Par Vanessa

La rage me défigure et je te frappe. Oui, je te frappe. De toutes mes forces. Tu vas te taire. Je te jure que tu vas te taire ! J’en ai trop entendu. Je ne me contrôle plus. Pas envie. Tout se déchaîne et s’accélère. Je redouble de hargne et de fureur. Les coups pleuvent. Le sang gicle tout autour de moi. La colère m’aveugle. Je te maudis. Plus rien ne peut m’arrêter. Tes cris, je ne les entends pas. Ras le bol ! Fini ! Je ne peux plus continuer. Vois, je me suis étiolée. Regarde-moi, je suis fanée. Tu as volé ma jeunesse. Mais regarde-moi ! Entends-tu mes cris étouffés ? Je n’en peux plus. Il faut que ça cesse ! C’est décidé, ça va cesser. Je reviens à la charge. Et je te cogne la tête contre le mur. Maintenant, tu es à mes pieds. Ton sang coule entre mes orteils. Je baisse la tête, te regarde de plus près. Tu ne ressembles plus à rien. Tu n’es que bouillie. Une bouillie infâme. Un vrai carnage. Je me sens vivre !

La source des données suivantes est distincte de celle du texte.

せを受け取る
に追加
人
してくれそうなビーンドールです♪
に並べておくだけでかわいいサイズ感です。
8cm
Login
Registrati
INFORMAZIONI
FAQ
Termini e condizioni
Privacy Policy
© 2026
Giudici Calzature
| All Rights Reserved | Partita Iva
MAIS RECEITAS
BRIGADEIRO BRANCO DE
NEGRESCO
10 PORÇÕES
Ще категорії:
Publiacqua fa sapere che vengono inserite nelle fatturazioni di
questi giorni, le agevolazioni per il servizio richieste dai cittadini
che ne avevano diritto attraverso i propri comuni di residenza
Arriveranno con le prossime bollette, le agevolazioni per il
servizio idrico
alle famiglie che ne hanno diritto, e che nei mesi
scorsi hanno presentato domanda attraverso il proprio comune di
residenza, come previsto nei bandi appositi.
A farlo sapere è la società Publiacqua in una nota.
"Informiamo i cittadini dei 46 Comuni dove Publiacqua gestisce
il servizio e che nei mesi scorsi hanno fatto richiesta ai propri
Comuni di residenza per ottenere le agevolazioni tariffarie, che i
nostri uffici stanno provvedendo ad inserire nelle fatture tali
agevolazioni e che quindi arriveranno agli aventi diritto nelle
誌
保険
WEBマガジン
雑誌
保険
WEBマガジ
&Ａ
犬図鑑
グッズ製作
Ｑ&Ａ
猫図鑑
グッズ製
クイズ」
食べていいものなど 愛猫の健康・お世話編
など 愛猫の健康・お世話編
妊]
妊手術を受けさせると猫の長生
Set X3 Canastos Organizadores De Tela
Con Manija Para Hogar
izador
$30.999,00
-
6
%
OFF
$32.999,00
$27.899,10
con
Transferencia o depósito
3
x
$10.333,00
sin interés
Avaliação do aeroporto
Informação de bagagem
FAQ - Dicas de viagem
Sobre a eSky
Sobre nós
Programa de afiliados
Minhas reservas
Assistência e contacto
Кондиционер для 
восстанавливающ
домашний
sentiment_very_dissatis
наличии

Je ne regrette rien. Pourtant, aujourd’hui, je suis là, devant cette porte. Cette lourde porte … Elle va bientôt se refermer sur moi jusqu’à mon dernier souffle. Je le sais. Les jurés n’ont pas été cléments. Il faut dire que je n’ai pas été très tendre. L’avocat général a demandé la peine capitale. Si cela lui chante … !!! Je n’ai plus rien à perdre. Tu n’es plus là. Alors qu’importe de vivre aujourd’hui ? J’expire enfin …
Cette porte va me condamner. Je ne pourrais plus me retourner. Je ne tremble pas. Je ne tremble plus. Je vais te rejoindre bientôt. Je serai là. Près de toi. Pour toujours. La mort nous va si bien, mon amour.